_Problem to solve_
For this exercise, return the line containing "Erfahrungen aus der" and every line after it through the end of the records below, without alteration.
[Opening Data shown section]
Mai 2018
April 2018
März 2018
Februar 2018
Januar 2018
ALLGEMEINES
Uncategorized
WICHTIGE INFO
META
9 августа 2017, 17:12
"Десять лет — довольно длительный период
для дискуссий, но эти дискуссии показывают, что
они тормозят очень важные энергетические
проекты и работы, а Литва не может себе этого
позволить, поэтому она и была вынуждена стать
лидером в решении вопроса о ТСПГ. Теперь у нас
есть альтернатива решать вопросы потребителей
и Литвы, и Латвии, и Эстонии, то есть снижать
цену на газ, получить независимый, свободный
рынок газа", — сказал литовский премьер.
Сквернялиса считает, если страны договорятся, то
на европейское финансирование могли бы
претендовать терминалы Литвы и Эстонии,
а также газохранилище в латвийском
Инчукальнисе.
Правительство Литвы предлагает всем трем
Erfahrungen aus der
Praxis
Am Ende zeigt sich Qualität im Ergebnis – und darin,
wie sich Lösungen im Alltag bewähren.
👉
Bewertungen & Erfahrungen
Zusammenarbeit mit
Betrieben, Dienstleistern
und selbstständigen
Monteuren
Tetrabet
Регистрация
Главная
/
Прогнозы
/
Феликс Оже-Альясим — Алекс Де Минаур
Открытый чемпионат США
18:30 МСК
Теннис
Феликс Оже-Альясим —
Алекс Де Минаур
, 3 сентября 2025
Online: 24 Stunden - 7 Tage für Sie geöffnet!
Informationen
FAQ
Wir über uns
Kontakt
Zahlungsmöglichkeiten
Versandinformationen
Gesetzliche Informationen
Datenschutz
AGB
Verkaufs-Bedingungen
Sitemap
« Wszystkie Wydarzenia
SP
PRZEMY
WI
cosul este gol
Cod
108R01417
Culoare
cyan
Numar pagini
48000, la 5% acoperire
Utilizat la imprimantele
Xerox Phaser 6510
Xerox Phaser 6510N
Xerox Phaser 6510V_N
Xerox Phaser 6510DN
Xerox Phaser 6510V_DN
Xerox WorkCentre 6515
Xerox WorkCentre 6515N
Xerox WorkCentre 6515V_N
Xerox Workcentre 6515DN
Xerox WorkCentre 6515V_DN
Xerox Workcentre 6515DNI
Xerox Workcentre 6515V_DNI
[Closing Data shown section]
_Exercise solution_
Erfahrungen aus der
Praxis
Am Ende zeigt sich Qualität im Ergebnis – und darin,
wie sich Lösungen im Alltag bewähren.
👉
Bewertungen & Erfahrungen
Zusammenarbeit mit
Betrieben, Dienstleistern
und selbstständigen
Monteuren
Tetrabet
Регистрация
Главная
/
Прогнозы
/
Феликс Оже-Альясим — Алекс Де Минаур
Открытый чемпионат США
18:30 МСК
Теннис
Феликс Оже-Альясим —
Алекс Де Минаур
, 3 сентября 2025
Online: 24 Stunden - 7 Tage für Sie geöffnet!
Informationen
FAQ
Wir über uns
Kontakt
Zahlungsmöglichkeiten
Versandinformationen
Gesetzliche Informationen
Datenschutz
AGB
Verkaufs-Bedingungen
Sitemap
« Wszystkie Wydarzenia
SP
PRZEMY
WI
cosul este gol
Cod
108R01417
Culoare
cyan
Numar pagini
48000, la 5% acoperire
Utilizat la imprimantele
Xerox Phaser 6510
Xerox Phaser 6510N
Xerox Phaser 6510V_N
Xerox Phaser 6510DN
Xerox Phaser 6510V_DN
Xerox WorkCentre 6515
Xerox WorkCentre 6515N
Xerox WorkCentre 6515V_N
Xerox Workcentre 6515DN
Xerox WorkCentre 6515V_DN
Xerox Workcentre 6515DNI
Xerox Workcentre 6515V_DNI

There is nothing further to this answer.